**Exercise details:** Look for the word "real" in the data below, and copy every line that holds it.

**Task material:**

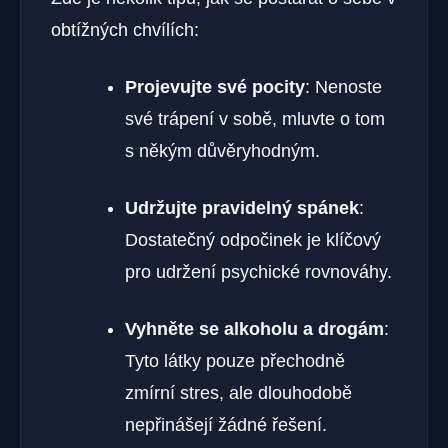
obtížných chvílích:
Projevujte své pocity
: ​Nenoste
své trápení v sobě, ⁣mluvte o tom
s někým důvěryhodným.
Udržujte pravidelný spánek
:⁣
Dostatečný odpočinek je klíčový
pro udržení⁢ psychické rovnováhy.
Vyhněte‍ se alkoholu‌ a drogám
:
Tyto látky pouze přechodně
zmírní ⁢stres, ale dlouhodobě
nepřinášejí žádné řešení.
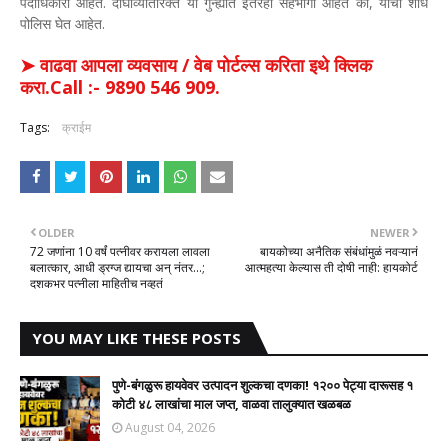
पदाधिकारी आहेत. दोघांव्यतिरिक्त या गुन्ह्यात इतरही सहभागी आहेत का, याचा शोध
पोलिस घेत आहेत.
➤ वाढवा आपला व्यवसाय / वेब पोर्टल्स करिता इथे क्लिक
करा.Call :- 9890 546 909.
Tags:
क्राईम
OLDER
NEWER
72 जणांना 10 वर्षं पत्नीवर करायला लावला
बायकोच्या अनैतिक संबंधांमुळं नवऱ्यानं
बलात्कार, आधी ड्रग्ज द्यायचा अन् नंतर...;
आत्महत्या केल्यास ती दोषी नाही: हायकोर्ट
दशकभर पत्नीला माहितीच नव्हतं
YOU MAY LIKE THESE POSTS
पुणे-बंगळुरू हायवेवर उत्पादन शुल्कचा दणका! १२०० पेट्या दारूसह १
कोटी ४८ लाखांचा माल जप्त, वाळवा तालुक्यात खळबळ
August 04, 2026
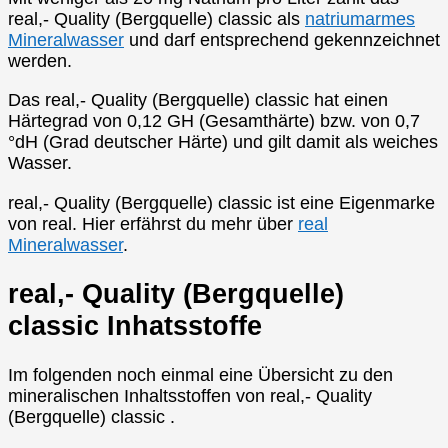
real,- Quality (Bergquelle) classic als
natriumarmes
Mineralwasser
und darf entsprechend gekennzeichnet
werden.
Das real,- Quality (Bergquelle) classic hat einen
Härtegrad von 0,12 GH (Gesamthärte) bzw. von 0,7
°dH (Grad deutscher Härte) und gilt damit als weiches
Wasser.
real,- Quality (Bergquelle) classic ist eine Eigenmarke
von real. Hier erfährst du mehr über
real
Mineralwasser
.
real,- Quality (Bergquelle)
classic Inhatsstoffe
Im folgenden noch einmal eine Übersicht zu den
mineralischen Inhaltsstoffen von real,- Quality
(Bergquelle) classic .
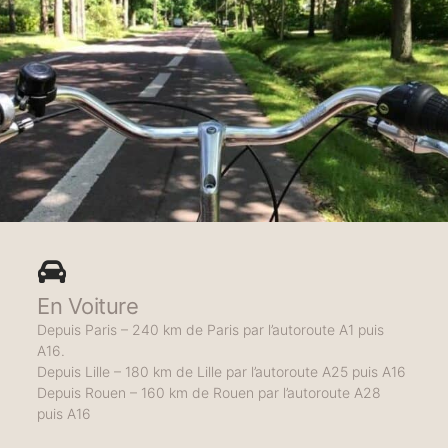
En Voiture
Depuis Paris – 240 km de Paris par l’autoroute A1 puis
A16.
Depuis Lille – 180 km de Lille par l’autoroute A25 puis A16
Depuis Rouen – 160 km de Rouen par l’autoroute A28
puis A16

**Worked solution:**
real,- Quality (Bergquelle) classic als
Das real,- Quality (Bergquelle) classic hat einen
real,- Quality (Bergquelle) classic ist eine Eigenmarke
von real. Hier erfährst du mehr über
real
real,- Quality (Bergquelle)
mineralischen Inhaltsstoffen von real,- Quality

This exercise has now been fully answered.